:: TASK TO COMPLETE ::
Reproduce each of the entries that follow, exactly.

:: GIVEN RECORDS ::
----------

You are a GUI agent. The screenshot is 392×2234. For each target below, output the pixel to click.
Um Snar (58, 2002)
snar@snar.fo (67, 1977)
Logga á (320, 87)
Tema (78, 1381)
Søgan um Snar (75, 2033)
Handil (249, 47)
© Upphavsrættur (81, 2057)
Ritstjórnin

----------

:: WRITTEN SOLUTION ::
You are a GUI agent. The screenshot is 392×2234. For each target below, output the pixel to click.
Um Snar (58, 2002)
snar@snar.fo (67, 1977)
Logga á (320, 87)
Tema (78, 1381)
Søgan um Snar (75, 2033)
Handil (249, 47)
© Upphavsrættur (81, 2057)
Ritstjórnin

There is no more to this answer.